■ **ASSIGNED TASK**: If a line of the data below contains the string "chevron", count it, then state the total alone.
== DATASET ENTRIES
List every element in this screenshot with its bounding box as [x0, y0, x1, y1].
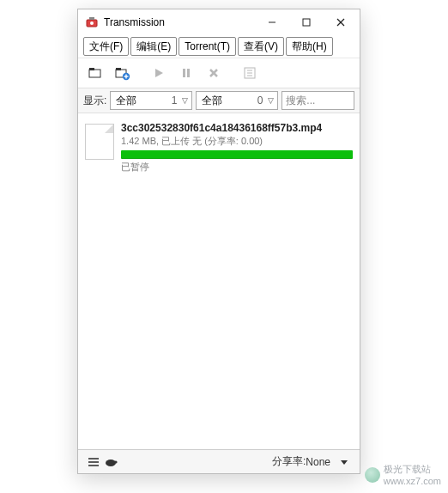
window-controls — [255, 10, 358, 34]
filter-status-count: 1 — [172, 94, 178, 107]
app-icon — [85, 15, 99, 29]
torrent-info: 3cc302532830f61c4a18436168ff57b3.mp4 1.4… — [121, 122, 353, 173]
filter-bar: 显示: 全部 1 ▽ 全部 0 ▽ 搜索... — [78, 88, 360, 113]
remove-button[interactable] — [202, 62, 226, 84]
filter-status-value: 全部 — [116, 94, 159, 108]
svg-rect-7 — [89, 70, 100, 77]
watermark-text: 极光下载站 — [384, 463, 441, 476]
svg-rect-16 — [187, 69, 190, 77]
watermark: 极光下载站 www.xz7.com — [365, 463, 441, 486]
menu-torrent[interactable]: Torrent(T) — [179, 37, 236, 56]
options-icon[interactable] — [85, 457, 102, 467]
start-button[interactable] — [147, 62, 171, 84]
file-icon — [85, 124, 114, 160]
toolbar — [78, 58, 360, 88]
titlebar: Transmission — [78, 9, 360, 35]
status-bar: 分享率: None — [78, 449, 360, 473]
ratio-value: None — [306, 456, 330, 468]
properties-button[interactable] — [238, 62, 262, 84]
search-placeholder: 搜索... — [286, 94, 315, 108]
svg-point-2 — [90, 21, 94, 25]
search-input[interactable]: 搜索... — [282, 91, 354, 110]
filter-tracker-count: 0 — [257, 94, 263, 107]
torrent-name: 3cc302532830f61c4a18436168ff57b3.mp4 — [121, 122, 353, 134]
filter-tracker-select[interactable]: 全部 0 ▽ — [196, 91, 278, 110]
svg-rect-15 — [183, 69, 185, 77]
minimize-button[interactable] — [255, 10, 289, 34]
svg-point-27 — [114, 460, 117, 463]
filter-tracker-value: 全部 — [202, 94, 245, 108]
torrent-row[interactable]: 3cc302532830f61c4a18436168ff57b3.mp4 1.4… — [83, 119, 354, 177]
watermark-icon — [365, 467, 380, 483]
stats-mode-icon[interactable] — [336, 458, 353, 466]
window-title: Transmission — [104, 16, 255, 28]
svg-marker-28 — [341, 460, 348, 465]
app-window: Transmission 文件(F) 编辑(E) Torrent(T) 查看(V… — [77, 9, 360, 474]
close-button[interactable] — [324, 10, 358, 34]
filter-status-select[interactable]: 全部 1 ▽ — [110, 91, 192, 110]
torrent-list[interactable]: 3cc302532830f61c4a18436168ff57b3.mp4 1.4… — [78, 113, 360, 448]
menu-file[interactable]: 文件(F) — [83, 37, 129, 56]
svg-point-26 — [106, 460, 116, 466]
watermark-url: www.xz7.com — [384, 476, 441, 486]
open-torrent-button[interactable] — [83, 62, 107, 84]
svg-rect-8 — [89, 68, 94, 70]
filter-label: 显示: — [83, 94, 106, 108]
menu-edit[interactable]: 编辑(E) — [130, 37, 177, 56]
chevron-down-icon: ▽ — [268, 96, 274, 105]
svg-rect-4 — [303, 19, 310, 26]
menubar: 文件(F) 编辑(E) Torrent(T) 查看(V) 帮助(H) — [78, 35, 360, 58]
turtle-icon[interactable] — [102, 457, 119, 467]
menu-help[interactable]: 帮助(H) — [286, 37, 333, 56]
chevron-down-icon: ▽ — [182, 96, 188, 105]
maximize-button[interactable] — [289, 10, 324, 34]
torrent-meta: 1.42 MB, 已上传 无 (分享率: 0.00) — [121, 135, 353, 148]
svg-rect-10 — [116, 68, 121, 70]
torrent-status: 已暂停 — [121, 161, 353, 173]
svg-marker-14 — [155, 69, 163, 77]
ratio-label: 分享率: — [272, 454, 306, 469]
menu-view[interactable]: 查看(V) — [238, 37, 284, 56]
svg-rect-1 — [89, 17, 94, 20]
add-torrent-button[interactable] — [111, 62, 135, 84]
pause-button[interactable] — [174, 62, 198, 84]
torrent-progress-bar — [121, 150, 353, 159]
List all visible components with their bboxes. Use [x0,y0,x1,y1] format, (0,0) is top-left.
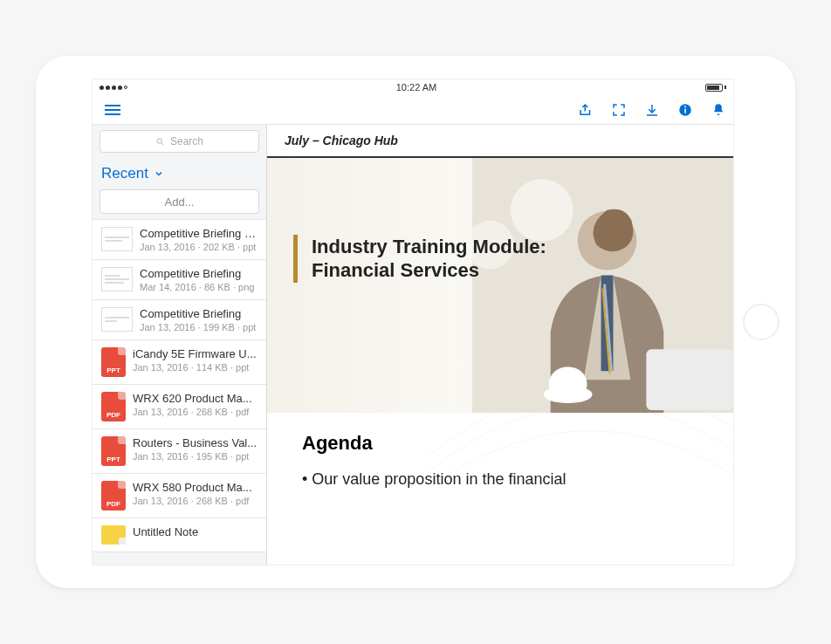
====
■ **RESULT FOR THIS TASK**: 2